Il savoure d’autant plus sa victoire qu’il a été le vainqueur absolu de la manche, devant les autres chapeaux noirs (on ne peut l’être qu’une seule fois) : «J’étais surpris, ce n’est pas quelque chose qui arrive tous les jours! Cela peut se jouer à un rien. Je suis plutôt mal parti dans la première manche, mais dans l’épreuve des millésimes blancs, j’ai décidé une inversion du 2018 avec le 2019 au dernier moment en me fiant à la bouche plutôt qu’au nez. Il faut tenir compte d’une multitude de critères et choisir les plus pertinents. Et il faut rester modeste, j’aurais très bien pu terminer dernier si j’avais fait les mauvais choix…»

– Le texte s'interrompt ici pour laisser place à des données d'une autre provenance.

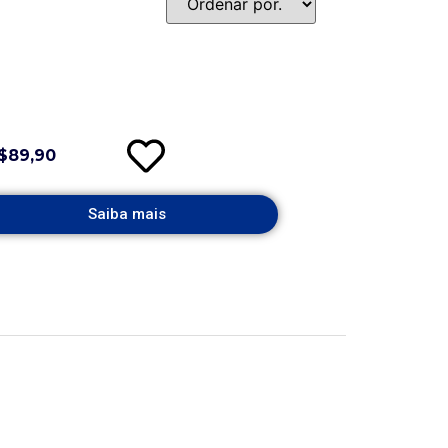
$89,90
Saiba mais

Sur le plan professionnel, Ludovic Lin restera chez les Fauquex tant que cela sera nécessaire. Après le décès de son papa, sa fille Emilie a entamé son cursus à Changins: «Après quelques expériences professionnelles ailleurs, elle reprendra le domaine familial. C’est elle qui décidera quand elle aura envie de revenir.»
Des projets pour l’avenir
De son coté, Ludovic Lin a créé récemment la société Esprit chasselas avec laquelle il fait de la dégustation et vente de Chasselas à domicile. Il initie les intéressés aux différents terroirs et aux millésimes. Il a également un autre projet qu’il pense lancer au printemps prochain: un système de livraison pour les vignerons où il se fera payer en bouteilles pour les revendre et participer ainsi à leur promotion.